Novell Kerberos KDC 1.5-41

This document (5069140) is provided subject to the disclaimer at the end of this document.

patches this patch supersedes

This patch does not supersede any other patches.

patches that supersede this patch

This patch is not superseded by any other patches.

patch attributes

Architecture: x86

Security patch: Yes

Priority: Mandatory

Distribution Type: Public

http://download.novell.com/Download?buildid=i9_BmLPleO0~

document

Revision: 3

Document ID: 5069140

Creation Date: 2010-02-16 18:58:36

Modified Date: 2010-02-19 15:44:58

abstract

This patch is an update to Kerberos 1.5 that shipped prior to OES 2. This is only for standalone installations.

Platforms: Linux.

NOTE: DO NOT INSTALL THIS UPDATE ON AN OES LINUX SERVER!!!!
THE OES CHANNEL MUST BE USED TO UPDATE NMAS FOR OES SERVERS!!!!

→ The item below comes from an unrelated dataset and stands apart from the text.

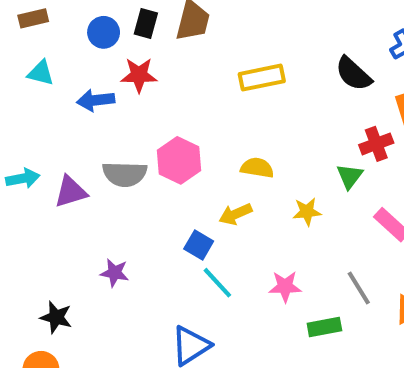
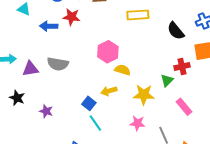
yellow rectangle: (262, 78) -> (138, 15), moved
pink hexagon: (179, 160) -> (108, 52), moved
yellow star: (307, 212) -> (144, 95), size x1.5
pink star: (285, 287) -> (138, 123), moved
black star: (56, 317) -> (17, 98), moved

The readme and platform install docs have been moved online. Please refer to this online document for the latest updated information for this patch.

File: kerberos-1.5.zip
MD5SUM: 3e184bb4a22d3cb3aeb0d5906db9dd8f

details

ISSUES RESOLVED
- Security vulnerability in the crypto library of MIT Kerberos (Bug 567198) (CVE-2009-4212) (MITKRB5-SA-2009-004)
TID 7002100: http://www.novell.com/support/viewContent.do?externalId=7003100

To resolve this defect as reported by MIT Kerberos both Kerberos and the GSSAPI method must be updated.
Kerberos 1.5: http://download.novell.com/Download?buildid=i9_BmLPleO0~
GSSAPI method: http://download.novell.com/Download?buildid=9Ddu8DuN63Q~

LINUX INSTALLATION

32-Bit eDirectory :
1.Log in as a user with root privileges on the host.
2.Stop NDSD.
/etc/init.d/ndsd stop
3.Remove the older versions of the packages novell-kerberos-base and novell-kerberos-ldap-extensions.
rpm -e --nodeps novell-kerberos-base \
novell-kerberos-ldap-extensions
4.Install the new rpms for 32-bit Linux, from linux32 folder.
rpm -ivh novell-kerberos-base-1.5-41.i586.rpm \
novell-kerberos-ldap-extensions-1.5-41.i586.rpm
5.Start NDSD.
/etc/init.d/ndsd start

64-Bit eDirectory:
1.Log in as a user with root privileges on the host.
2.Stop NDSD.
/etc/init.d/ndsd stop
3.Remove the older versions of the packages novell-kerberos-base and novell-kerberos-ldap-extensions.
rpm -e --nodeps novell-kerberos-base \
novell-kerberos-ldap-extensions
4.Install the new rpms for 64-bit Linux, from linux64 folder.
rpm -ivh novell-kerberos-base-1.5-41.x86_64.rpm \
novell-kerberos-ldap-extensions-1.5-41.x86_64.rpm
5.Start NDSD.
/etc/init.d/ndsd start

security fixes

CVE-2009-4212
MITKRB5-SA-2009-004

file contents

Files Included	Size	Date
kerberos-1.5.zip	1.2 MB (1271558)	2010-02-16 18:26:13
readme_5069140.html	N/A	2010-02-19 15:44:59

disclaimer

The Origin of this information may be internal or external to Novell. Novell makes all reasonable efforts to verify this information. However, the information provided in this document is for your information only. Novell makes no explicit or implied claims to the validity of this information. Any trademarks referenced in this document are the property of their respective owners. Consult your product manuals for complete trademark information.

Novell is a registered trademark of Novell, Inc. in the United States and other countries. SUSE is a registered trademark of SUSE Linux AG, a Novell business. *All third-party trademarks are the property of their respective owners.